An expert in infectious diseases says people should not be distracted by efficacy rates when reading headlines about COVID-19 vaccines.
Dr. Joseph Blondeau, a microbiologist at Royal University Hospital in Saskatoon, said the numbers should not overshadow the fact that each of the vaccines approved by Health Canada offers full protection against severe disease and death.
“That is the marker that you want,” Blondeau told Gormley on Monday morning.
Blondeau said vaccines cannot be compared against each other because their clinical trials were all structured differently, with different test populations and “endpoints.”
To compare vaccines against each other would require head-to-head trials.
Take the Pfizer-BioNtech vaccine with its efficacy rate above 90 per cent. Blondeau said in those trials, people who received the vaccine received a negative PCR test.
The AstraZeneca and Johnson and Johnson trials “were more focused on the endpoints of moderate to severe disease including hospitalization and death.”
Preventing those severe cases, Blondeau said, should be the goal.
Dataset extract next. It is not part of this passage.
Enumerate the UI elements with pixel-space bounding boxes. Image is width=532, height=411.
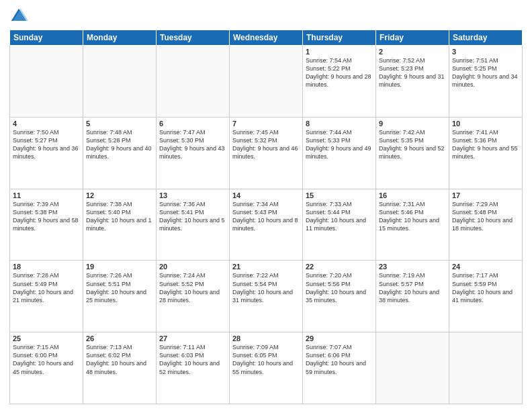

“In the grand scheme of things … if a person catches the virus and has sniffles and a little bit of a cold and it goes away in a few days, I don’t think anybody cares about that,” he said.
“If the vaccine is preventing the patients from getting more severe disease and hospitalization and … death, then that’s exactly what you want to be doing.”
When it comes time for his turn, and the vaccine offered is by AstraZeneca, Blondeau plans to accept it.
“I’m rolling up my sleeve regardless of which vaccine I’m being offered because they’re pretty much all the same,” he said.